• [PROBLEM DESCRIPTION] Write out all the material verbatim, line by line.

• [PROVIDED DATA]
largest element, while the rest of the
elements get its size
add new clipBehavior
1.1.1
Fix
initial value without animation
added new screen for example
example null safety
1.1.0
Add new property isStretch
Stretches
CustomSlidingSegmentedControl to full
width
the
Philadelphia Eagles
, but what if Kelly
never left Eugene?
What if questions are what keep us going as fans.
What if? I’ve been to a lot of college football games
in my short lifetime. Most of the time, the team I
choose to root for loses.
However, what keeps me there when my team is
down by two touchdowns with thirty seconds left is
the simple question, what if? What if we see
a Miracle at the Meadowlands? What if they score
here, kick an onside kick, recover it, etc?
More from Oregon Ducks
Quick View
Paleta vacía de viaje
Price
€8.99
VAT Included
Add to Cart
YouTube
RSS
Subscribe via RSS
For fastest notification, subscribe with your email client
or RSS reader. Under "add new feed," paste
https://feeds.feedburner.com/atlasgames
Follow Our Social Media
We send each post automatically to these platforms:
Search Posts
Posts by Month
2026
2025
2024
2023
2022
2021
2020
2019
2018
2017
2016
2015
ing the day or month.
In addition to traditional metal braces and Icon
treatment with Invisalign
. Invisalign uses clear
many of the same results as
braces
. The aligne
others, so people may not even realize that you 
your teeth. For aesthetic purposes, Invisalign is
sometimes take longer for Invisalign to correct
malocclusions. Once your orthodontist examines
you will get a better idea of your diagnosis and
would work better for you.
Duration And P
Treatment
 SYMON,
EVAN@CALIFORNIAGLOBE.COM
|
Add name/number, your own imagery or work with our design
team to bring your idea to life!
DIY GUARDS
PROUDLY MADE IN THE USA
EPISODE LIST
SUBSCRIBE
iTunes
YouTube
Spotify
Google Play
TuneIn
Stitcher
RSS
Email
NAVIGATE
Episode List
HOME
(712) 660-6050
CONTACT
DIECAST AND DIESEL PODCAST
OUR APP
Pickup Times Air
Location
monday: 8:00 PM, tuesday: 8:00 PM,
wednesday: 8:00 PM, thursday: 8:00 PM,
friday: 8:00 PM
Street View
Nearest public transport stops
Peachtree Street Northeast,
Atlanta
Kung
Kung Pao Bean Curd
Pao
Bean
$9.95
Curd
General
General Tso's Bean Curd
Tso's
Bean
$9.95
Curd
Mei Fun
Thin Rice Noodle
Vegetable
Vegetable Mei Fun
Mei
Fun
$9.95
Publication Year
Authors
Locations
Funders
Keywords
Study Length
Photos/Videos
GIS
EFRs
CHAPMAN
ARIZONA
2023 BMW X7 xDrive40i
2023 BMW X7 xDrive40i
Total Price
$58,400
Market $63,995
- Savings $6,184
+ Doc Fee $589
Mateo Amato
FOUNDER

• [TASK SOLUTION]
largest element, while the rest of the
elements get its size
add new clipBehavior
1.1.1
Fix
initial value without animation
added new screen for example
example null safety
1.1.0
Add new property isStretch
Stretches
CustomSlidingSegmentedControl to full
width
the
Philadelphia Eagles
, but what if Kelly
never left Eugene?
What if questions are what keep us going as fans.
What if? I’ve been to a lot of college football games
in my short lifetime. Most of the time, the team I
choose to root for loses.
However, what keeps me there when my team is
down by two touchdowns with thirty seconds left is
the simple question, what if? What if we see
a Miracle at the Meadowlands? What if they score
here, kick an onside kick, recover it, etc?
More from Oregon Ducks
Quick View
Paleta vacía de viaje
Price
€8.99
VAT Included
Add to Cart
YouTube
RSS
Subscribe via RSS
For fastest notification, subscribe with your email client
or RSS reader. Under "add new feed," paste
https://feeds.feedburner.com/atlasgames
Follow Our Social Media
We send each post automatically to these platforms:
Search Posts
Posts by Month
2026
2025
2024
2023
2022
2021
2020
2019
2018
2017
2016
2015
ing the day or month.
In addition to traditional metal braces and Icon
treatment with Invisalign
. Invisalign uses clear
many of the same results as
braces
. The aligne
others, so people may not even realize that you 
your teeth. For aesthetic purposes, Invisalign is
sometimes take longer for Invisalign to correct
malocclusions. Once your orthodontist examines
you will get a better idea of your diagnosis and
would work better for you.
Duration And P
Treatment
 SYMON,
EVAN@CALIFORNIAGLOBE.COM
|
Add name/number, your own imagery or work with our design
team to bring your idea to life!
DIY GUARDS
PROUDLY MADE IN THE USA
EPISODE LIST
SUBSCRIBE
iTunes
YouTube
Spotify
Google Play
TuneIn
Stitcher
RSS
Email
NAVIGATE
Episode List
HOME
(712) 660-6050
CONTACT
DIECAST AND DIESEL PODCAST
OUR APP
Pickup Times Air
Location
monday: 8:00 PM, tuesday: 8:00 PM,
wednesday: 8:00 PM, thursday: 8:00 PM,
friday: 8:00 PM
Street View
Nearest public transport stops
Peachtree Street Northeast,
Atlanta
Kung
Kung Pao Bean Curd
Pao
Bean
$9.95
Curd
General
General Tso's Bean Curd
Tso's
Bean
$9.95
Curd
Mei Fun
Thin Rice Noodle
Vegetable
Vegetable Mei Fun
Mei
Fun
$9.95
Publication Year
Authors
Locations
Funders
Keywords
Study Length
Photos/Videos
GIS
EFRs
CHAPMAN
ARIZONA
2023 BMW X7 xDrive40i
2023 BMW X7 xDrive40i
Total Price
$58,400
Market $63,995
- Savings $6,184
+ Doc Fee $589
Mateo Amato
FOUNDER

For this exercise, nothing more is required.